(Collected data)
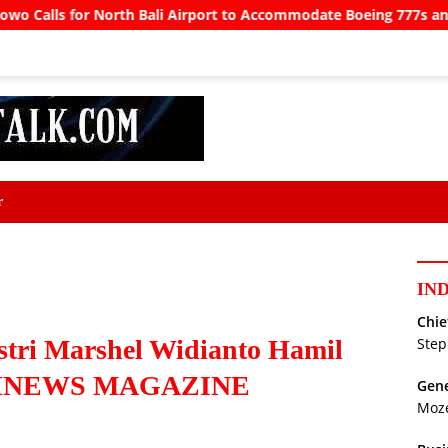
i Airport to Accommodate Boeing 777s and Airbus A380s
r
IN
Chie
stri Marshel Widianto Hamil
Step
THNEWS MAGAZINE
Gene
Moz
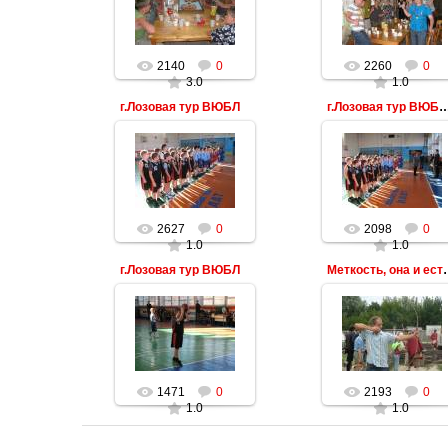
2140
0
2260
0
3.0
1.0
г.Лозовая тур ВЮБЛ
г.Лозовая тур ВЮБЛ торжествен
2627
0
2098
0
1.0
1.0
г.Лозовая тур ВЮБЛ
Меткость, он
1471
0
2193
0
1.0
1.0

*WORK ITEM*. An exact copy of all the entries is required, and it must contain no pictures.

*WRITTEN SOLUTION*.
i Airport to Accommodate Boeing 777s and Airbus A380s
r
IN
Chie
stri Marshel Widianto Hamil
Step
THNEWS MAGAZINE
Gene
Moz
2140
0
2260
0
3.0
1.0
г.Лозовая тур ВЮБЛ
г.Лозовая тур ВЮБЛ торжествен
2627
0
2098
0
1.0
1.0
г.Лозовая тур ВЮБЛ
Меткость, он
1471
0
2193
0
1.0
1.0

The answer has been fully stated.